| WHAT THE TASK ASKS |
The required output is the stretch from the line containing "2440 - Blanc Gris" through the line containing "Comprensivo" in the records below, unaltered and with no pictures.

(Dataset entries)
◇ ◇ ◇ ◇ ◇ ◇ ◇

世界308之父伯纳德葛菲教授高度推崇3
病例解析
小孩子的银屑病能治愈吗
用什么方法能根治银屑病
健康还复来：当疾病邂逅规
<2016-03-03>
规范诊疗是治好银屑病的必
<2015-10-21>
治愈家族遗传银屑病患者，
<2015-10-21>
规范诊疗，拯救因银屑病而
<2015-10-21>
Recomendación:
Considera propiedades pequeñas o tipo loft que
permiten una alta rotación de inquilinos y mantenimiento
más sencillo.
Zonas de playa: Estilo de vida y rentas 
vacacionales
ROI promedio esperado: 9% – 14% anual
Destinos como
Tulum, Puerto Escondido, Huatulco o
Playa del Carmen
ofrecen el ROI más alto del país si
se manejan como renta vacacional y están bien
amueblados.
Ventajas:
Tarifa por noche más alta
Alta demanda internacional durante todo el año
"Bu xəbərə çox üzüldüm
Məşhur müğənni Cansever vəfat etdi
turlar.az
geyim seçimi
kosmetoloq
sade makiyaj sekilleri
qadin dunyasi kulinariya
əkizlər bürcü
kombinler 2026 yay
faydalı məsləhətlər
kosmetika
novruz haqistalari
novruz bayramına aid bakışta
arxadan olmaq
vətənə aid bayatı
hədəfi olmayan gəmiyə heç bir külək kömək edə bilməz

◇ ◇ ◇ ◇ ◇ ◇ ◇

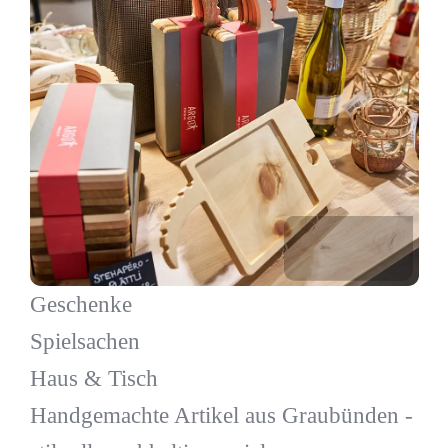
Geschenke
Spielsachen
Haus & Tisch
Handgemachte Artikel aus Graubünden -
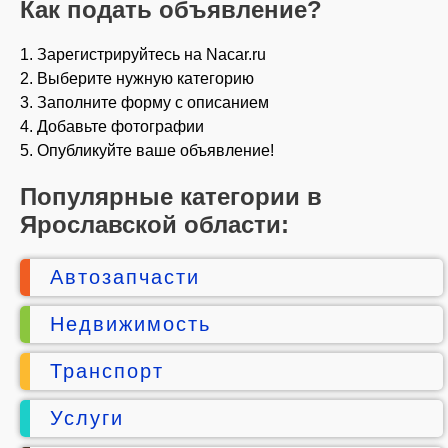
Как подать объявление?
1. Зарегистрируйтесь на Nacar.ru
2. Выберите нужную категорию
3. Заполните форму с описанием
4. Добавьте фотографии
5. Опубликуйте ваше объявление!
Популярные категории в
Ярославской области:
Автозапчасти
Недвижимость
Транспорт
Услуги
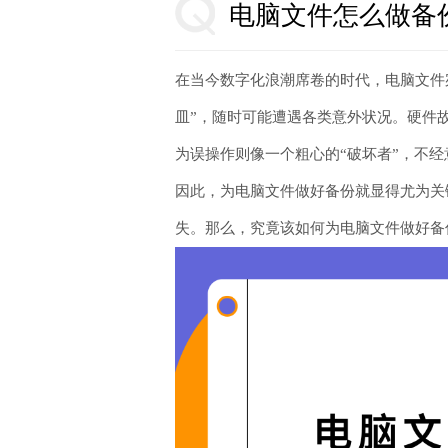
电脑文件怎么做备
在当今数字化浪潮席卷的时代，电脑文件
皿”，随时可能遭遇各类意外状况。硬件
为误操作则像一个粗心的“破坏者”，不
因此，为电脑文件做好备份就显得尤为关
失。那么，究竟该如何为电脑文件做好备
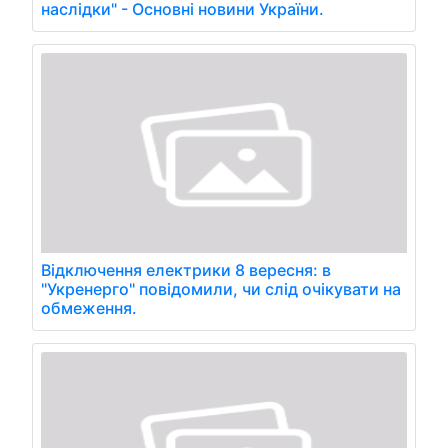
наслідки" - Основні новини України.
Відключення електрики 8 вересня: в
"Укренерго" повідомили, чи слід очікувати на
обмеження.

◇ ◇ ◇ ◇ ◇ ◇ ◇

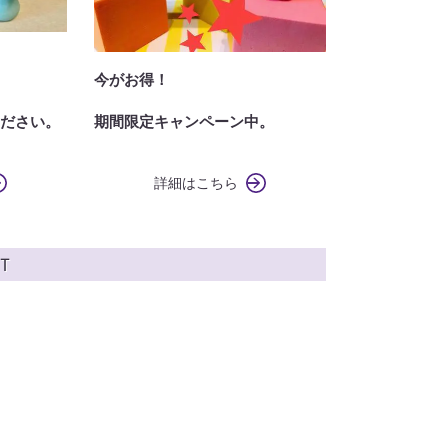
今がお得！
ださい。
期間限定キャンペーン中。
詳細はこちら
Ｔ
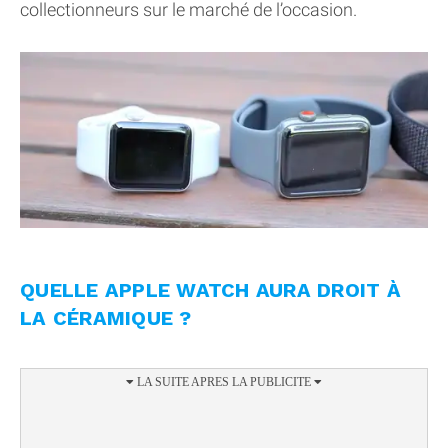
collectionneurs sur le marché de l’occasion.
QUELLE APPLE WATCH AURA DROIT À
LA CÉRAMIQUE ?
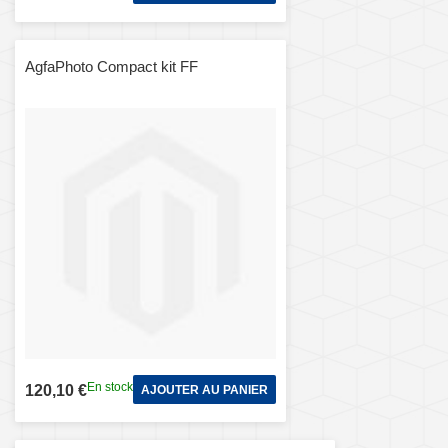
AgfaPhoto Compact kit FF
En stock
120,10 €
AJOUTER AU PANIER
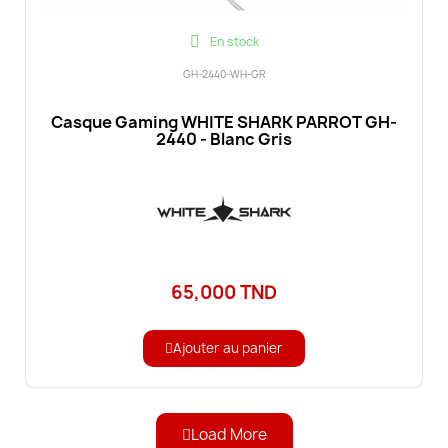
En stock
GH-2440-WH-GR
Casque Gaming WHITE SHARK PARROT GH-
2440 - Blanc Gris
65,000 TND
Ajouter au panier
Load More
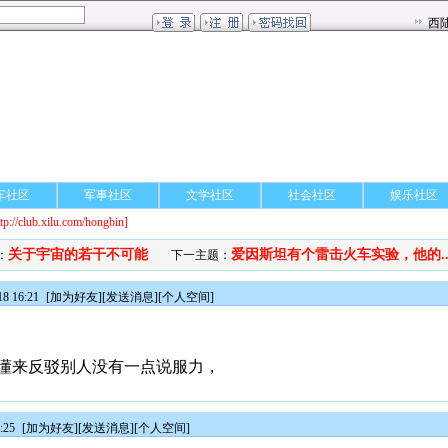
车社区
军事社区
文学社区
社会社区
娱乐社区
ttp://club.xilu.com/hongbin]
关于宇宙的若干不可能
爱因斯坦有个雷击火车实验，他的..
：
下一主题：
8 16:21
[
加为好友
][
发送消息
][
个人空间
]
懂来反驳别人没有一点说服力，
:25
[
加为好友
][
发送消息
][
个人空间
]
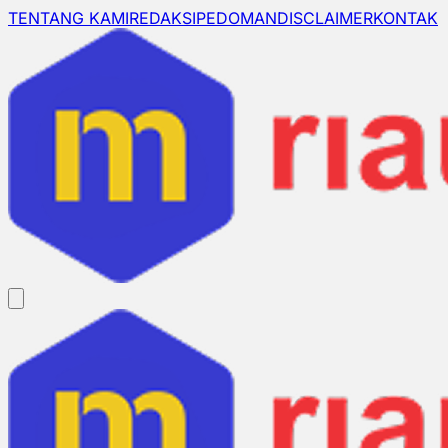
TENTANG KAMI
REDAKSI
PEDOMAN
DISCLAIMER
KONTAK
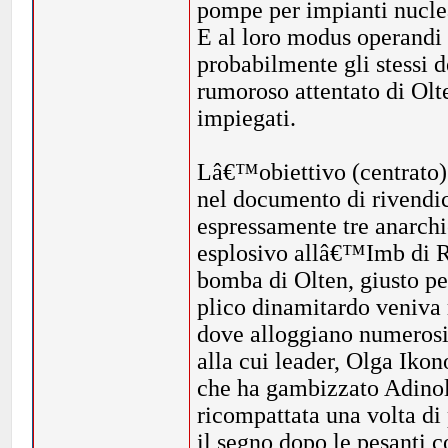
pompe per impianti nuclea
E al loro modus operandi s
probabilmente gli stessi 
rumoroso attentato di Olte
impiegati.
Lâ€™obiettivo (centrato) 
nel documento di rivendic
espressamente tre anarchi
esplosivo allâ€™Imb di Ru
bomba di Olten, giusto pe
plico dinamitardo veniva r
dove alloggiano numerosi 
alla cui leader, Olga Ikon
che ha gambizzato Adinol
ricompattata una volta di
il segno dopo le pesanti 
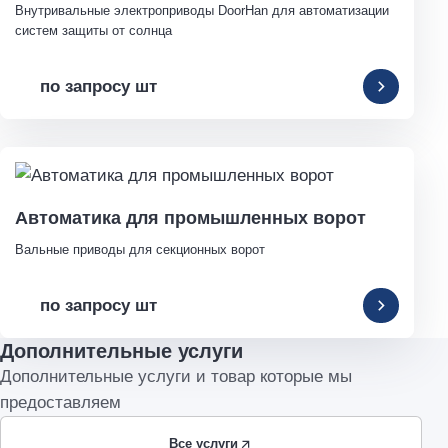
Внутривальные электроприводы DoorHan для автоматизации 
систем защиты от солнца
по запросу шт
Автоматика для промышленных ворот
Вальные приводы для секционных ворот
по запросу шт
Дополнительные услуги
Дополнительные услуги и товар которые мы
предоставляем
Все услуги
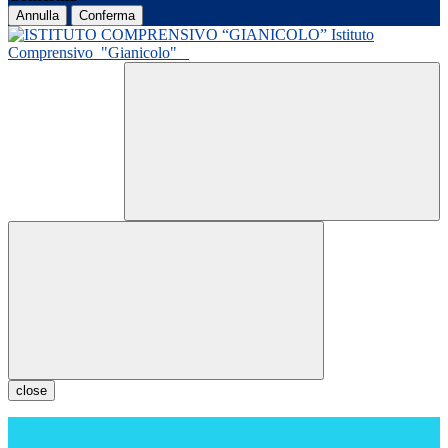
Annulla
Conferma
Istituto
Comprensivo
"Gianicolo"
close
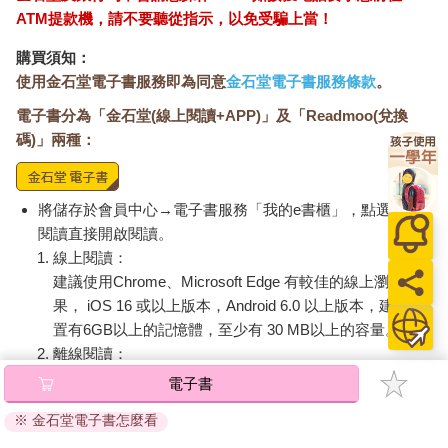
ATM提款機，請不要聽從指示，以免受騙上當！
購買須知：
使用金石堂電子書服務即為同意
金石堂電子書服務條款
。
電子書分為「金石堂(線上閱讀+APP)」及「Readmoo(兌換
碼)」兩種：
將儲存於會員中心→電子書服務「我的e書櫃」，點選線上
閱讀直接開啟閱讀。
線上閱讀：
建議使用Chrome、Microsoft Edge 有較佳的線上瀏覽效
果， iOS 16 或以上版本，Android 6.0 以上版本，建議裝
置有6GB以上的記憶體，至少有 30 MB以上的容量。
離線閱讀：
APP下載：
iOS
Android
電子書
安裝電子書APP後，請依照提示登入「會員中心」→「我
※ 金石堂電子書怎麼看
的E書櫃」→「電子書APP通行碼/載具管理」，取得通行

◇ ◇ ◇ ◇ ◇ ◇ ◇

| RESULT BELOW |
2440 - Blanc Gris
65,000 TND
Ajouter au panier
Load More
车社区
军事社区
文学社区
社会社区
娱乐社区
ttp://club.xilu.com/hongbin]
关于宇宙的若干不可能
爱因斯坦有个雷击火车实验，他的..
：
下一主题：
8 16:21
[
加为好友
][
发送消息
][
个人空间
]
懂来反驳别人没有一点说服力，
:25
[
加为好友
][
发送消息
][
个人空间
]
TENTANG KAMI
REDAKSI
PEDOMAN
DISCLAIMER
KONTAK
pompe per impianti nuclea
E al loro modus operandi s
probabilmente gli stessi 
rumoroso attentato di Olte
impiegati.
Lâ€™obiettivo (centrato) 
nel documento di rivendic
espressamente tre anarchi
esplosivo allâ€™Imb di Ru
bomba di Olten, giusto pe
plico dinamitardo veniva r
dove alloggiano numerosi 
alla cui leader, Olga Ikon
che ha gambizzato Adinol
ricompattata una volta di
il segno dopo le pesanti 
Внутривальные электроприводы DoorHan для автоматизации 
систем защиты от солнца
по запросу шт
Автоматика для промышленных ворот
Вальные приводы для секционных ворот
по запросу шт
Дополнительные услуги
Дополнительные услуги и товар которые мы
предоставляем
Все услуги
Annulla
Conferma
Istituto
Comprensivo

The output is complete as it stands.